Mining ‘green’ hydrogen and minerals from seawater

Professor guiding two students in lab uniform

The National Science Foundation has selected Oregon State University as one of 16 research institutions to receive Phase 1 grants for the 2023 Convergence Accelerator program’s Track I: Sustainable Materials for Global Challenges, a $11.5 million investment targeting a global need for critical materials in infrastructure, health care, national security, and energy. Established in 2019, the Convergence Accelerator advances solutions developed from cooperative, interdisciplinary research aimed at making positive societal impacts and promoting a circular economic approach.

“Creating environmentally — and economically — sustainable materials and products is critical to our future,” said Erwin Gianchandani, NSF assistant director for technology, innovation, and partnerships. “The use-inspired solutions in which we are investing … will advance the circular design of materials and manufacturing processes to reduce pollution and waste.”

Oregon State’s team, dubbed Brine Miners, includes representatives from academia, industry, and government agencies. It is led by Zhenxing Feng, associate professor of chemical engineering; Kelsey Stoerzinger, assistant professor of chemical engineering; Chih-Hung Chang, professor of chemical engineering; and Astrid Layton, assistant professor of mechanical engineering at Texas A&M University.

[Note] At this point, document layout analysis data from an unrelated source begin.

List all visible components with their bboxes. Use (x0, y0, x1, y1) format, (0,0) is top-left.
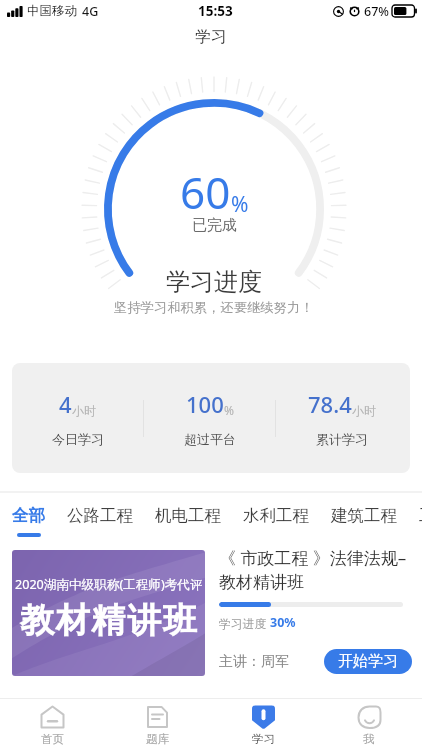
staticText: 《 市政工程 》法律法规– 教材精讲班 (219, 546, 407, 593)
staticText: 机电工程 (155, 505, 221, 526)
staticText: 78.4 (308, 389, 352, 419)
button[interactable]: 工 (408, 491, 422, 541)
staticText: 开始学习 (338, 652, 398, 671)
button[interactable]: 机电工程 (144, 491, 232, 541)
button[interactable]: 水利工程 (232, 491, 320, 541)
button[interactable]: 首页 (0, 699, 105, 750)
staticText: 全部 (12, 505, 45, 526)
button[interactable]: 公路工程 (56, 491, 144, 541)
staticText: 坚持学习和积累，还要继续努力！ (114, 299, 314, 316)
staticText: 67% (364, 3, 389, 20)
staticText: 题库 (146, 732, 169, 746)
staticText: 我 (363, 732, 375, 746)
staticText: 15:53 (198, 2, 233, 20)
staticText: 60 (180, 162, 231, 222)
staticText: 首页 (41, 732, 64, 746)
staticText: 建筑工程 (331, 505, 397, 526)
button[interactable]: 全部 (1, 491, 56, 541)
staticText: % (231, 190, 249, 219)
staticText: 公路工程 (67, 505, 133, 526)
staticText: 30% (270, 614, 296, 631)
staticText: 学习 (252, 732, 275, 746)
staticText: 超过平台 (184, 431, 236, 447)
staticText: % (224, 402, 234, 418)
staticText: 2020湖南中级职称(工程师)考代评 (15, 576, 203, 593)
staticText: 主讲：周军 (219, 653, 289, 671)
staticText: 学习进度 (219, 615, 270, 631)
staticText: 小时 (352, 403, 376, 418)
button[interactable]: 题库 (105, 699, 210, 750)
button[interactable]: 学习 (210, 699, 316, 750)
staticText: 教材精讲班 (19, 599, 198, 642)
staticText: 学习 (195, 27, 227, 47)
staticText: 学习进度 (166, 267, 262, 297)
staticText: 水利工程 (243, 505, 309, 526)
button[interactable]: 开始学习 (324, 649, 412, 674)
staticText: 4G (82, 3, 99, 20)
staticText: 累计学习 (316, 431, 368, 447)
button[interactable]: 2020湖南中级职称(工程师)考代评 (0, 550, 422, 678)
staticText: 今日学习 (52, 431, 104, 447)
staticText: 小时 (72, 403, 96, 418)
staticText: 4 (59, 389, 72, 419)
staticText: 已完成 (192, 216, 237, 235)
button[interactable]: 建筑工程 (320, 491, 408, 541)
button[interactable]: 我 (316, 699, 422, 750)
staticText: 中国移动 (27, 3, 77, 19)
staticText: 100 (186, 389, 224, 419)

Organizations such as Espiku, OSU Advantage, Hatfield Marine Science Center, Membrion, MemPro, De Nora, and the Oregon Department of Energy are uniting to collectively offer expertise in numerous disciplines to advance their research, with project responsibilities including developing, prototyping, and testing technology; advising on government policy; and leading community STEM education and outreach.

NSF awarded Oregon State’s project, “Toward Water Circularity: Mining Green Hydrogen and Value-Added Materials from Hypersaline Brines,” $750,000 in funding through November. The team’s research focuses on water circularity, a sustainable model that could help mitigate the negative impacts of climate change by providing alternatives to fossil fuels. The project aims to demonstrate the use of renewable energy to extract a zero-emission fuel, along with strategic minerals, from concentrated brines such as seawater — generating oxygen gas and clean, desalinated water as byproducts.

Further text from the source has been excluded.